● Data section:
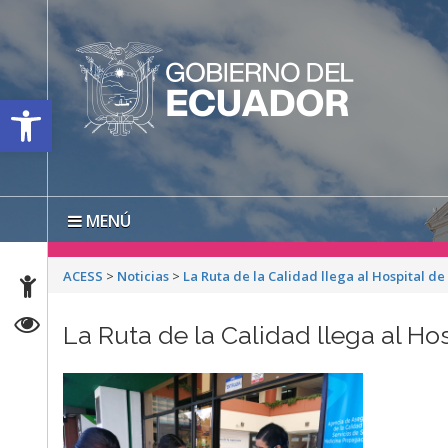
Open toolbar
MENÚ
ACESS
>
Noticias
>
La Ruta de la Calidad llega al Hospital d
La Ruta de la Calidad llega al H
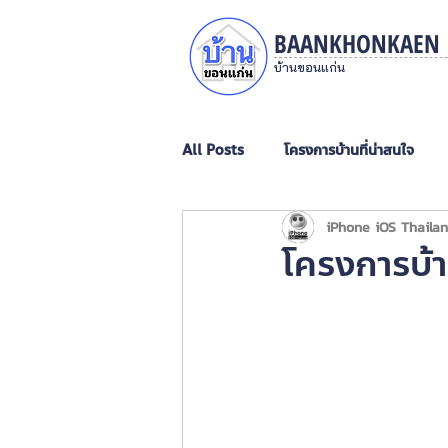
BAANKHONKAEN
บ้านขอนแก่น
All Posts
โครงการบ้านที่น่าสนใจ
iPhone iOS Thaila
บ้านชั้นเดียว
บ้านสองชั้น
ภ
โครงการบ้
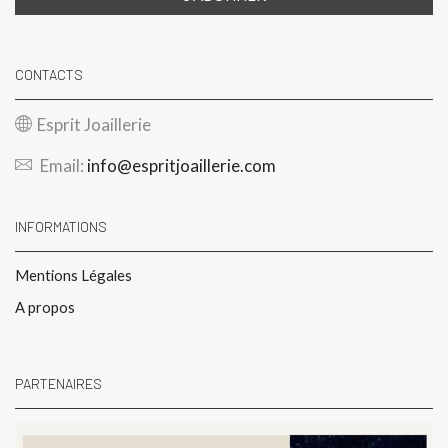
CONTACTS
Esprit Joaillerie
Email:
info@espritjoaillerie.com
INFORMATIONS
Mentions Légales
A propos
PARTENAIRES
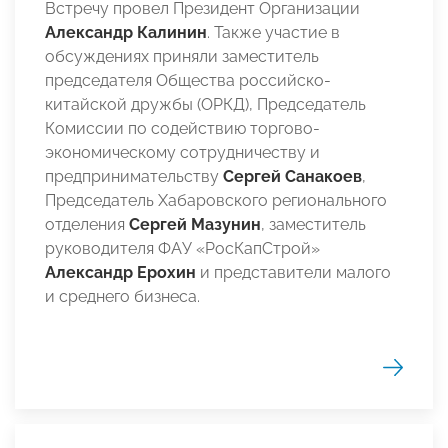
Встречу провел Президент Организации
Александр Калинин
. Также участие в
обсуждениях приняли заместитель
председателя Общества российско-
китайской дружбы (ОРКД), Председатель
Комиссии по содействию торгово-
экономическому сотрудничеству и
предпринимательству
Сергей Санакоев
,
Председатель Хабаровского регионального
отделения
Сергей Мазунин
,
заместитель
руководителя ФАУ «РосКапСтрой»
Александр Ерохин
и представители малого
и среднего бизнеса.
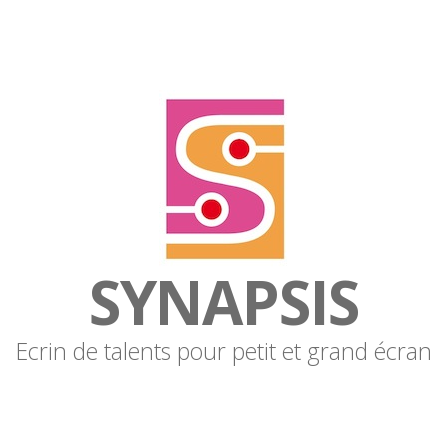
SYNAPSIS
Ecrin de talents pour petit et grand écran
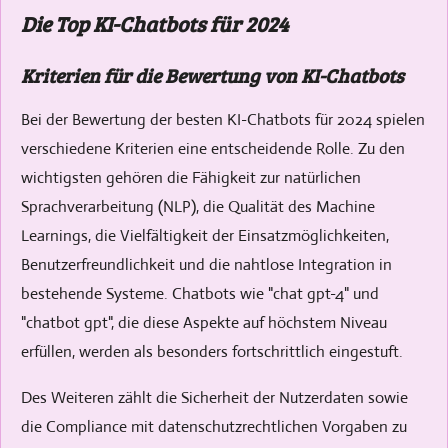
Die Top KI-Chatbots für 2024
Kriterien für die Bewertung von KI-Chatbots
Bei der Bewertung der besten KI-Chatbots für 2024 spielen
verschiedene Kriterien eine entscheidende Rolle. Zu den
wichtigsten gehören die Fähigkeit zur natürlichen
Sprachverarbeitung (NLP), die Qualität des Machine
Learnings, die Vielfältigkeit der Einsatzmöglichkeiten,
Benutzerfreundlichkeit und die nahtlose Integration in
bestehende Systeme. Chatbots wie "chat gpt-4" und
"chatbot gpt", die diese Aspekte auf höchstem Niveau
erfüllen, werden als besonders fortschrittlich eingestuft.
Des Weiteren zählt die Sicherheit der Nutzerdaten sowie
die Compliance mit datenschutzrechtlichen Vorgaben zu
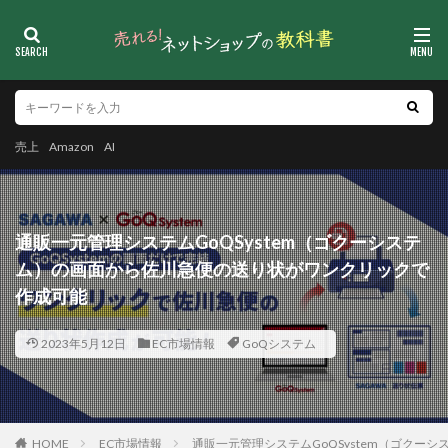
売上
Amazon
AI
通販一元管理システムGoQSystem（ゴクーシステ
ム）の画面から佐川急便の送り状がワンクリックで
作成可能
2023年5月12日
EC市場情報
GoQシステム
HOME
EC市場情報
通販一元管理システムGoQSystem（ゴク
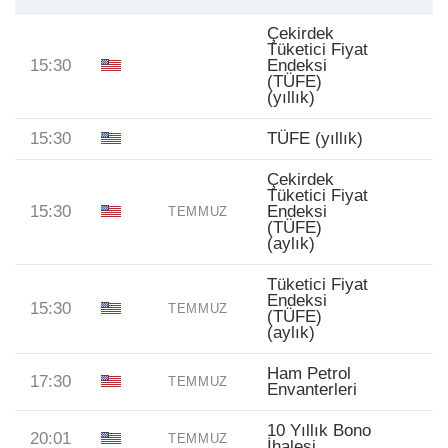
Çekirdek
Tüketici Fiyat
15:30
Endeksi
(TÜFE)
(yıllık)
15:30
TÜFE (yıllık)
Çekirdek
Tüketici Fiyat
15:30
Endeksi
TEMMUZ
(TÜFE)
(aylık)
Tüketici Fiyat
Endeksi
15:30
TEMMUZ
(TÜFE)
(aylık)
Ham Petrol
17:30
TEMMUZ
Envanterleri
10 Yıllık Bono
20:01
TEMMUZ
İhalesi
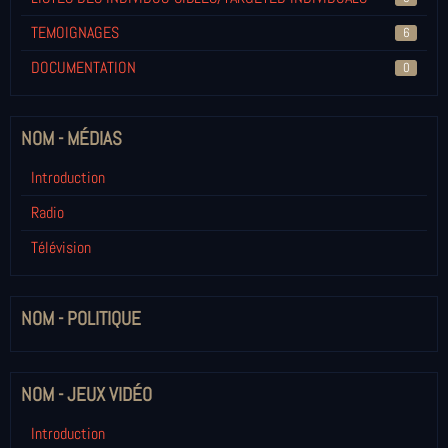
TEMOIGNAGES
6
DOCUMENTATION
0
NOM - MÉDIAS
Introduction
Radio
Télévision
NOM - POLITIQUE
NOM - JEUX VIDÉO
Introduction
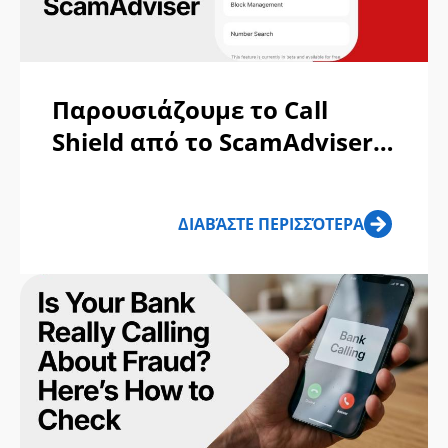
Παρουσιάζουμε το Call
Shield από το ScamAdviser:
Να ξέρετε ποιος σας καλεί
πριν το σηκώσετε
ΔΙΑΒΆΣΤΕ ΠΕΡΙΣΣΌΤΕΡΑ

● Description of the task: In the records above, find the line containing "NOM - JEUX VIDÉO", then write out exactly that line and every later one through the last, omitting pictures.

● Solution:
NOM - JEUX VIDÉO
Introduction
Παρουσιάζουμε το Call
Shield από το ScamAdviser:
Να ξέρετε ποιος σας καλεί
πριν το σηκώσετε
ΔΙΑΒΆΣΤΕ ΠΕΡΙΣΣΌΤΕΡΑ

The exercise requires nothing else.